HIPOLITO IRIGOYEN Y ABDOM GARCIA ESCRIBE RAQUEL LAUDANI
Hipólito Irigoyen y Abdom García, Ciudadela
Foto: Graciela R. Montenegro
Noches
de bronca y de ginebra
El bar, como siempre, estaba repleto
de codos endebles en el mostrador. La noche traía ese olor acre que sólo se
siente en las guardias de los hospitales o en sucuchos como estos.
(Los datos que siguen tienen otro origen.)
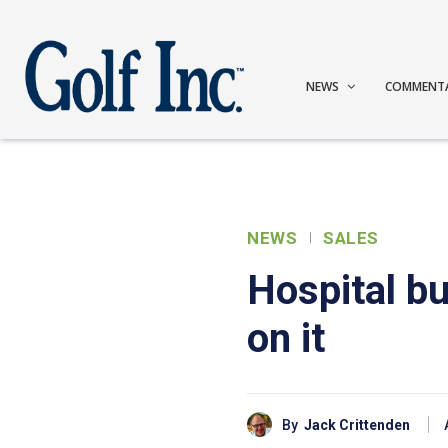
NEWS
COMMENT
NEWS
SALES
Hospital bu
on it
By
Jack Crittenden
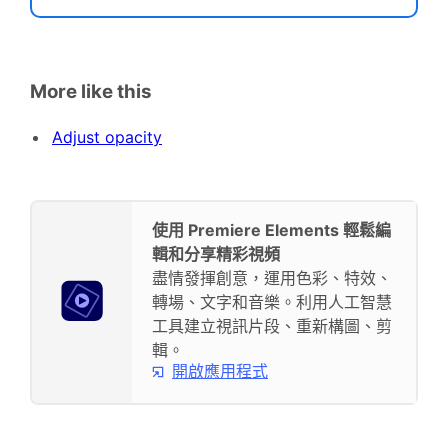
More like this
Adjust opacity
使用 Premiere Elements 輕鬆編
輯和分享精彩視頻
盡情發揮創意，運用色彩、特效、
轉場、文字和音樂。利用人工智慧
工具建立視訊片段、重新構圖、剪
輯。
開啟應用程式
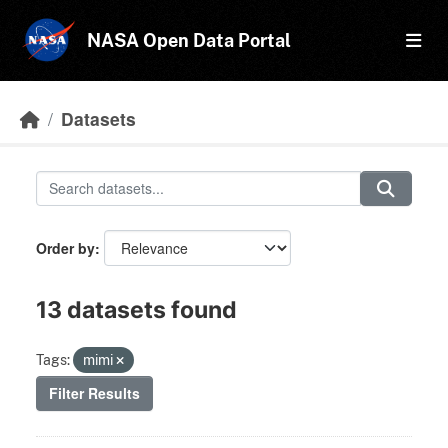
Skip to main content
NASA Open Data Portal
Datasets
Order by
13 datasets found
Tags:
mimi
Filter Results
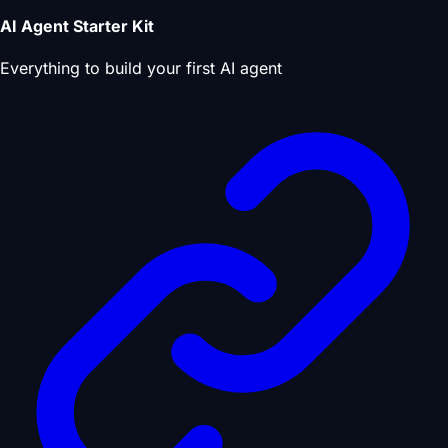
AI Agent Starter Kit
Everything to build your first AI agent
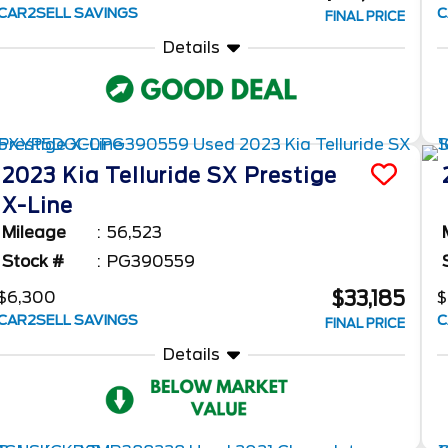
CAR2SELL SAVINGS
C
FINAL PRICE
Details
2023
Kia
Telluride
SX Prestige
X-Line
Mileage
56,523
Stock #
PG390559
$33,185
$6,300
$
CAR2SELL SAVINGS
C
FINAL PRICE
Details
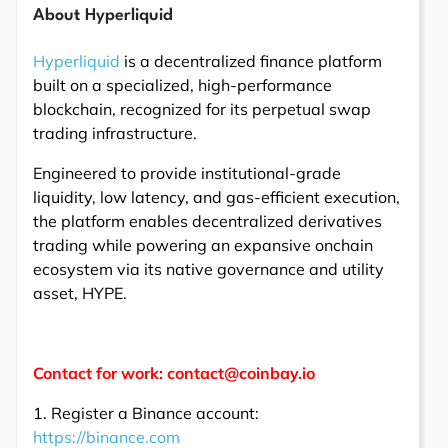
About Hyperliquid
Hyperliquid
is a decentralized finance platform
built on a specialized, high-performance
blockchain, recognized for its perpetual swap
trading infrastructure.
Engineered to provide institutional-grade
liquidity, low latency, and gas-efficient execution,
the platform enables decentralized derivatives
trading while powering an expansive onchain
ecosystem via its native governance and utility
asset, HYPE.
Contact for work: contact@coinbay.io
1. Register a Binance account:
https://binance.com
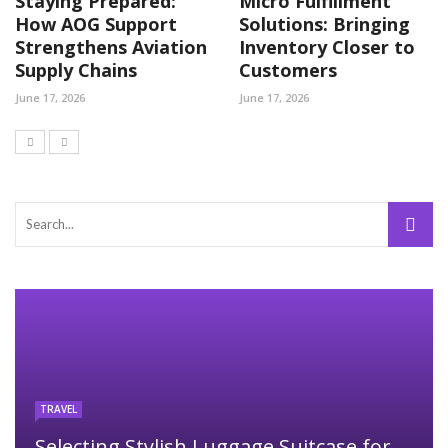
Staying Prepared:
Micro Fulfillment
How AOG Support
Solutions: Bringing
Strengthens Aviation
Inventory Closer to
Supply Chains
Customers
June 17, 2026
June 17, 2026
TRAVEL
Selecting Stylish Luggage Suitcase for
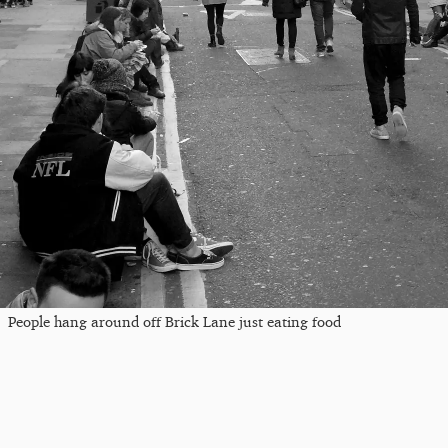
People hang around off Brick Lane just eating food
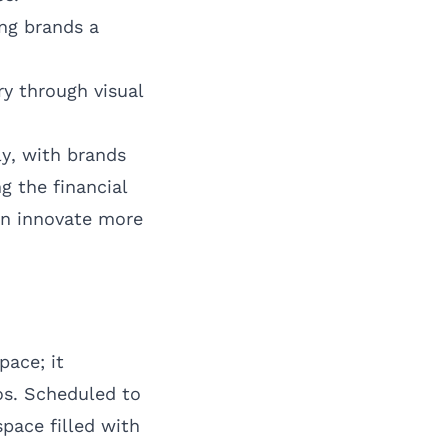
ng brands a
y through visual
ly, with brands
g the financial
an innovate more
pace; it
hos. Scheduled to
pace filled with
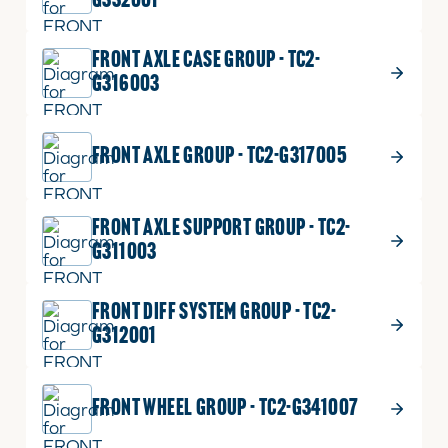
G332001
FRONT AXLE CASE GROUP - TC2-
G316003
FRONT AXLE GROUP - TC2-G317005
FRONT AXLE SUPPORT GROUP - TC2-
G311003
FRONT DIFF SYSTEM GROUP - TC2-
G312001
FRONT WHEEL GROUP - TC2-G341007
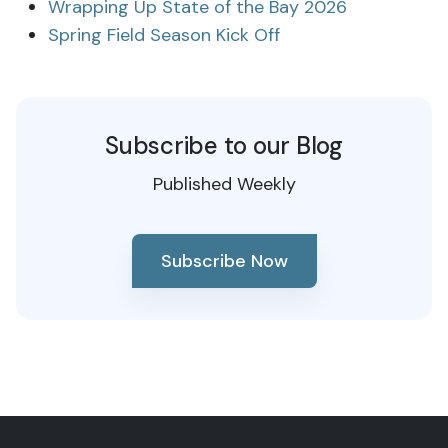
Wrapping Up State of the Bay 2026
Spring Field Season Kick Off
Subscribe to our Blog
Published Weekly
Subscribe Now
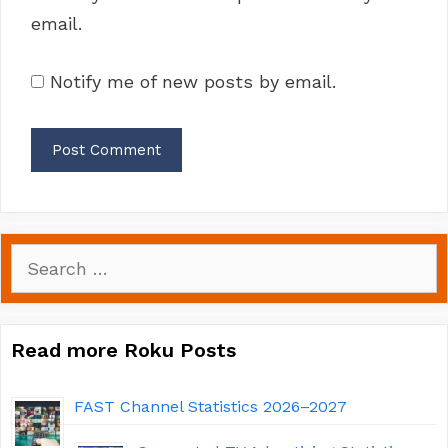
email.
Notify me of new posts by email.
Search
for:
Read more Roku Posts
FAST Channel Statistics 2026–2027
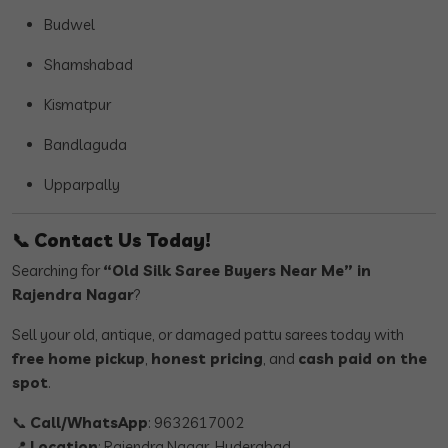
Budwel
Shamshabad
Kismatpur
Bandlaguda
Upparpally
📞
Contact Us Today!
Searching for
“Old Silk Saree Buyers Near Me” in
Rajendra Nagar
?
Sell your old, antique, or damaged pattu sarees today with
free home pickup
,
honest pricing
, and
cash paid on the
spot
.
📞
Call/WhatsApp
: 9632617002
📍
Location
: Rajendra Nagar, Hyderabad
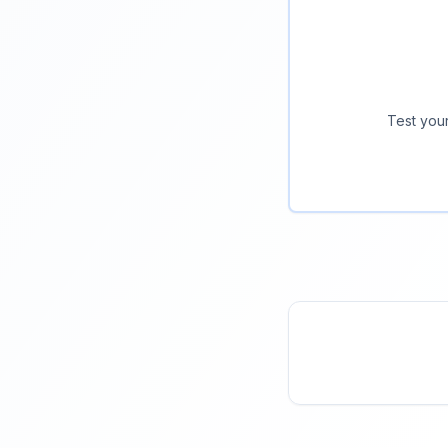
Test your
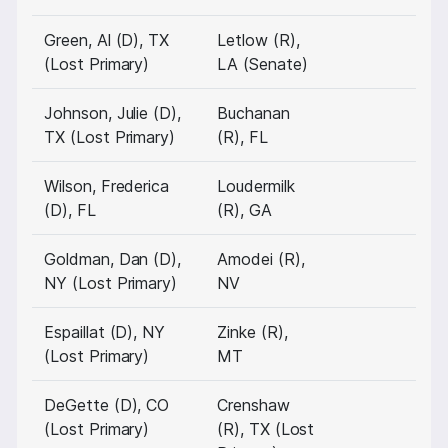
Green, Al (D), TX
Letlow (R),
(Lost Primary)
LA (Senate)
Johnson, Julie (D),
Buchanan
TX (Lost Primary)
(R), FL
Wilson, Frederica
Loudermilk
(D), FL
(R), GA
Goldman, Dan (D),
Amodei (R),
NY (Lost Primary)
NV
Espaillat (D), NY
Zinke (R),
(Lost Primary)
MT
DeGette (D), CO
Crenshaw
(Lost Primary)
(R), TX (Lost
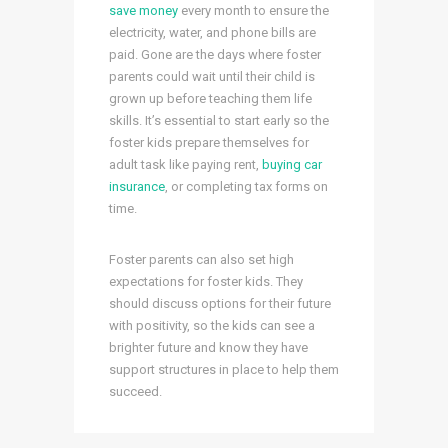
save money
every month to ensure the
electricity, water, and phone bills are
paid. Gone are the days where foster
parents could wait until their child is
grown up before teaching them life
skills. It’s essential to start early so the
foster kids prepare themselves for
adult task like paying rent,
buying car
insurance
, or completing tax forms on
time.
Foster parents can also set high
expectations for foster kids. They
should discuss options for their future
with positivity, so the kids can see a
brighter future and know they have
support structures in place to help them
succeed.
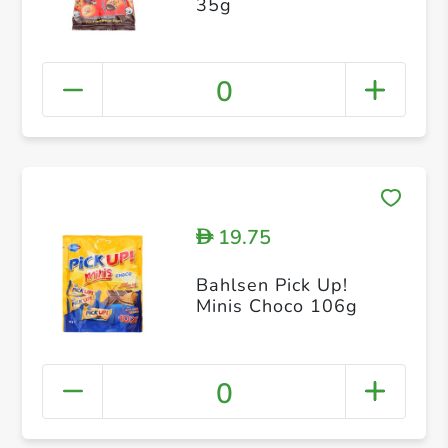
35g
0
19.75
D
Bahlsen Pick Up!
Minis Choco 106g
0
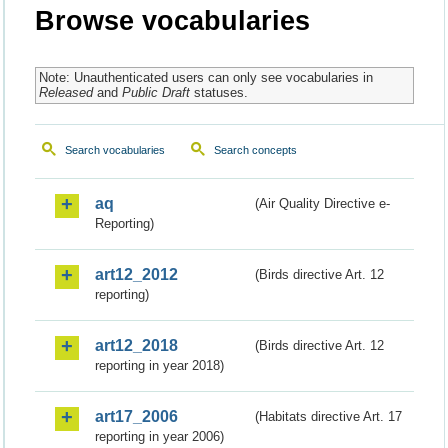
Browse vocabularies
Note: Unauthenticated users can only see vocabularies in
Released
and
Public Draft
statuses.
Search vocabularies
Search concepts
aq
(Air Quality Directive e-
Reporting)
art12_2012
(Birds directive Art. 12
reporting)
art12_2018
(Birds directive Art. 12
reporting in year 2018)
art17_2006
(Habitats directive Art. 17
reporting in year 2006)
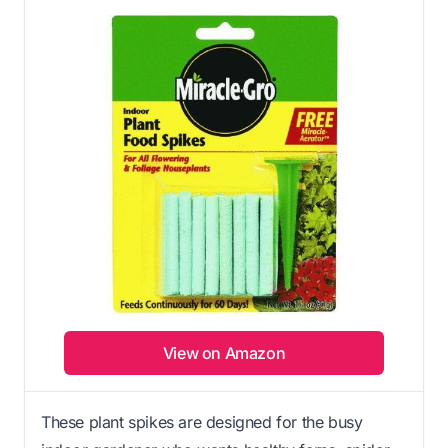
View on Amazon
These plant spikes are designed for the busy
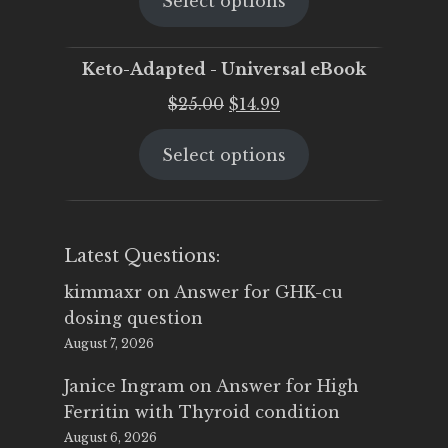
Select options
was:
is:
$25.00.
$19.95.
Keto-Adapted - Universal eBook
Original
Current
$
25.00
$
14.99
price
price
Select options
was:
is:
$25.00.
$14.99.
Latest Questions:
kimmaxr
on
Answer for GHK-cu
dosing question
August 7, 2026
Janice Ingram
on
Answer for High
Ferritin with Thyroid condition
August 6, 2026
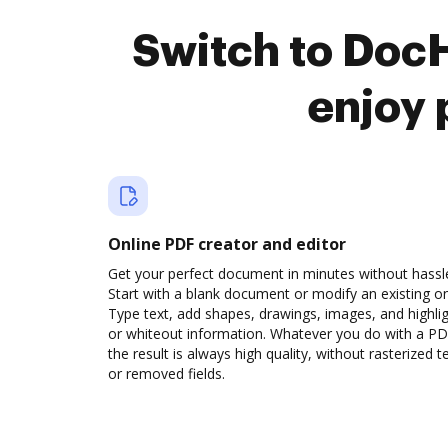
Switch to DocH
enjoy 
Online PDF creator and editor
Get your perfect document in minutes without hassl
Start with a blank document or modify an existing o
Type text, add shapes, drawings, images, and highli
or whiteout information. Whatever you do with a PD
the result is always high quality, without rasterized t
or removed fields.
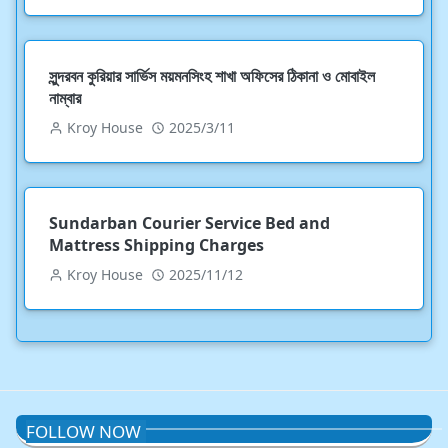
সুন্দরবন কুরিয়ার সার্ভিস ময়মনসিংহ শাখা অফিসের ঠিকানা ও মোবাইল
নাম্বার
Kroy House
2025/3/11
Sundarban Courier Service Bed and
Mattress Shipping Charges
Kroy House
2025/11/12
FOLLOW NOW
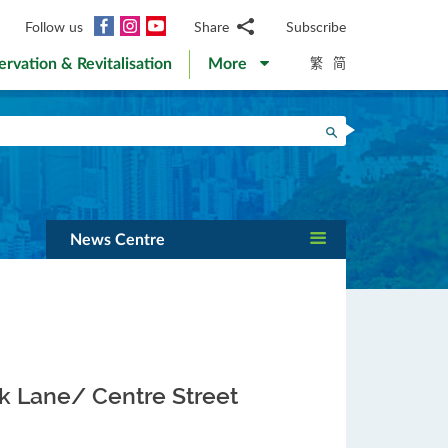
Facebook
Instagram
YouTube
Follow us
Share
Subscribe
Email
繁
简
ervation & Revitalisation
More
WhatsApp
WeChat
Facebook
Search
Twitter
LinkedIn
Weibo
News Centre
ok Lane/ Centre Street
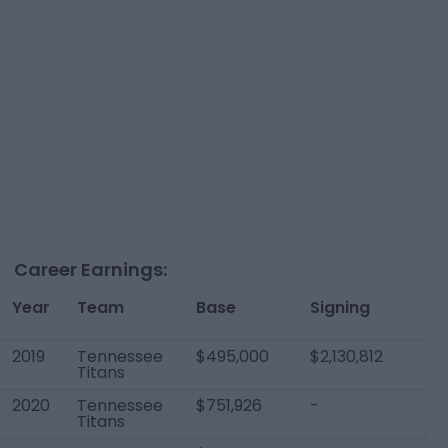
Career Earnings:
Year
Team
Base
Signing
T
2019
Tennessee
$495,000
$2,130,812
$2
Titans
2020
Tennessee
$751,926
-
$7
Titans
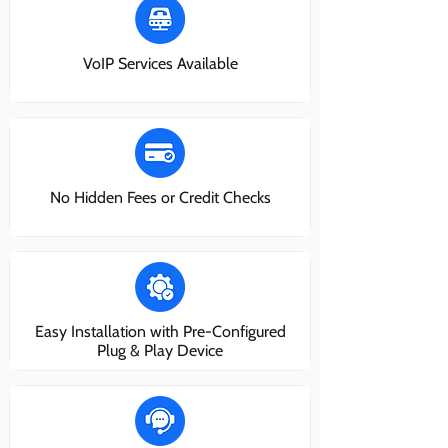
VoIP Services Available
No Hidden Fees or Credit Checks
Easy Installation with Pre-Configured
Plug & Play Device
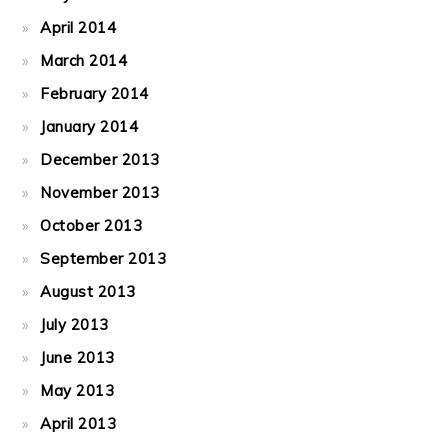
April 2014
March 2014
February 2014
January 2014
December 2013
November 2013
October 2013
September 2013
August 2013
July 2013
June 2013
May 2013
April 2013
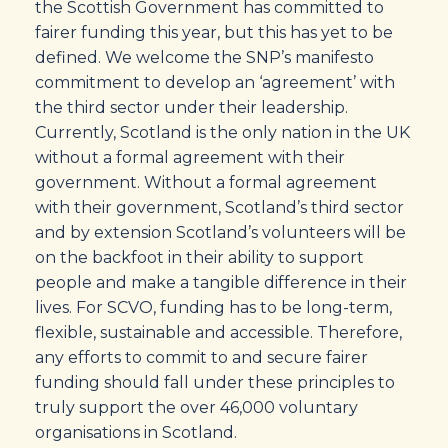
the Scottish Government has committed to
fairer funding this year, but this has yet to be
defined. We welcome the SNP’s manifesto
commitment to develop an ‘agreement’ with
the third sector under their leadership.
Currently, Scotland is the only nation in the UK
without a formal agreement with their
government. Without a formal agreement
with their government, Scotland’s third sector
and by extension Scotland’s volunteers will be
on the backfoot in their ability to support
people and make a tangible difference in their
lives. For SCVO, funding has to be long-term,
flexible, sustainable and accessible. Therefore,
any efforts to commit to and secure fairer
funding should fall under these principles to
truly support the over 46,000 voluntary
organisations in Scotland.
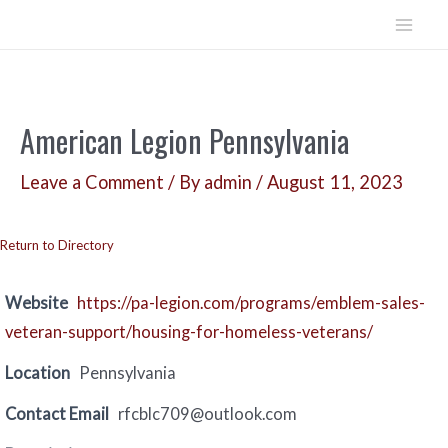
Skip
to
Mai
content
Men
American Legion Pennsylvania
Leave a Comment
/ By
admin
/
August 11, 2023
Return to Directory
Website
https://pa-legion.com/programs/emblem-sales-
veteran-support/housing-for-homeless-veterans/
Location
Pennsylvania
Contact Email
rfcblc709@outlook.com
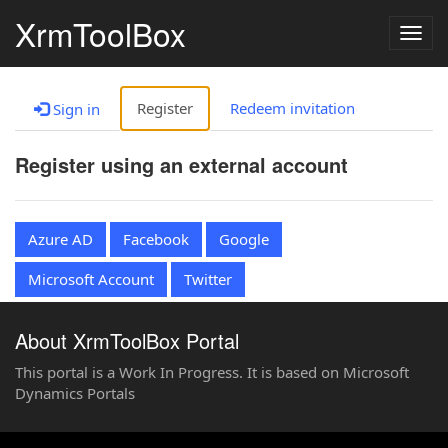
XrmToolBox
Togg
navig
Register
Redeem invitation
Sign in
Register using an external account
Azure AD
Facebook
Google
Microsoft Account
Twitter
About XrmToolBox Portal
This portal is a Work In Progress. It is based on Microsoft
Dynamics Portals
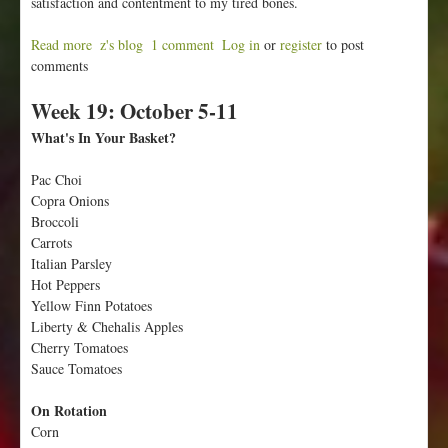
satisfaction and contentment to my tired bones.
Read more
a
z's blog
1 comment
Log in
or
register
to post
comments
b
o
Week 19: October 5-11
u
t
What's In Your Basket?
W
e
Pac Choi
e
Copra Onions
k
Broccoli
2
Carrots
0
Italian Parsley
:
Hot Peppers
O
Yellow Finn Potatoes
c
Liberty & Chehalis Apples
t
Cherry Tomatoes
o
Sauce Tomatoes
b
e
On Rotation
r
Corn
1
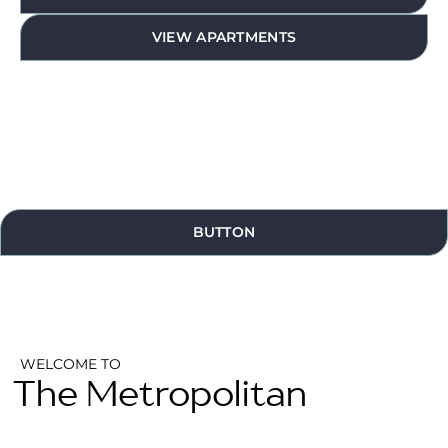
VIEW APARTMENTS
BUTTON
WELCOME TO
The Metropolitan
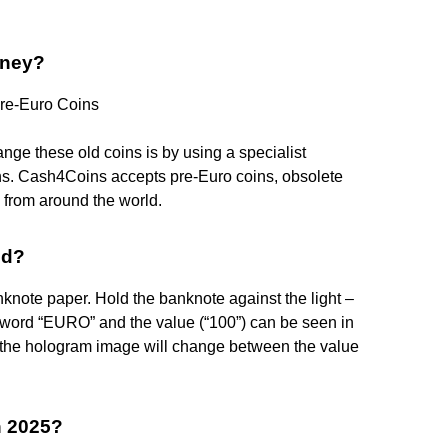
oney?
re-Euro Coins
nge these old coins is by using a specialist
s. Cash4Coins accepts pre-Euro coins, obsolete
from around the world.
id?
knote paper. Hold the banknote against the light –
e word “EURO” and the value (“100”) can be seen in
e – the hologram image will change between the value
n 2025?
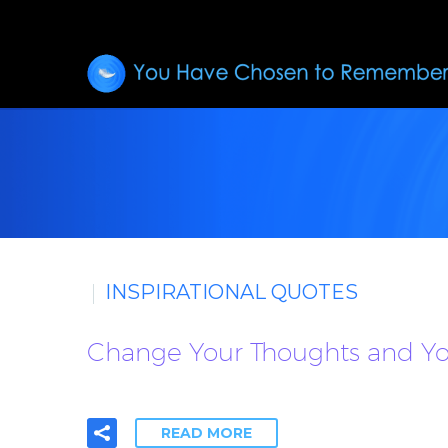
INSPIRATIONAL QUOTES
Change Your Thoughts and You
READ MORE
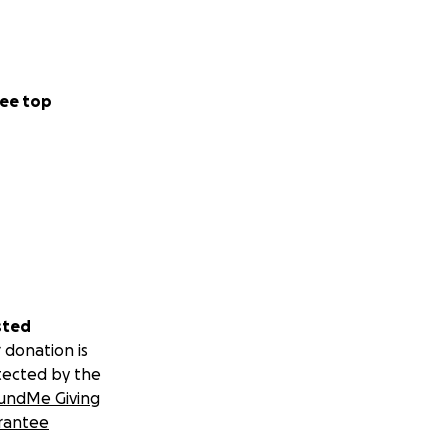
ee top
sted
 donation is
tected by the
undMe Giving
rantee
En el aliento fétido de la madrugada
viajaba su nombre. Lo pronunciaba entre ginebra barata y restos de bronca en
los dientes. “Sonia, decía; y repetía una y otra vez la broma gastada: “Soniá… y
cumplo las fantasías que quieras”. Se insinuaba sin demasiadas respuestas. Ya
había pasado su tiempo de caderas firmes. Lo malgastó al lado de un tipo con
sombrero que le dio una cama tibia en un cuarto repleto de lágrimas. Hacía
tiempo que había escapado de los barrotes de sus brazos. Andaba sola. Sonia
sacudía la cabeza acentuando sus pisadas y dejaba ver uno de sus ojos detrás
del mechón rojizo. Le costaba dar los pasos. No lograba avanzar más allá de las
dos baldosas que la separaban de las mesas. Rogaba en silencio por un cliente,
al menos uno en la noche agónica.
El tipo del sombrero se paró en
la puerta del bar y estiró su cuello como buscando una guía. Las luces del
cartel habían dejado de parpadear en el último apagón. La buscaba entre el humo
y su sombra. Le tenían prohibida la entrada. La última vez que se emborrachó,
sacó un cuchillo de mango marfil y amenazó a una de las nuevas, confundiéndola
con Sonia. Metió la mano en su bolsillo para agarrarlo, pero no lo encontró.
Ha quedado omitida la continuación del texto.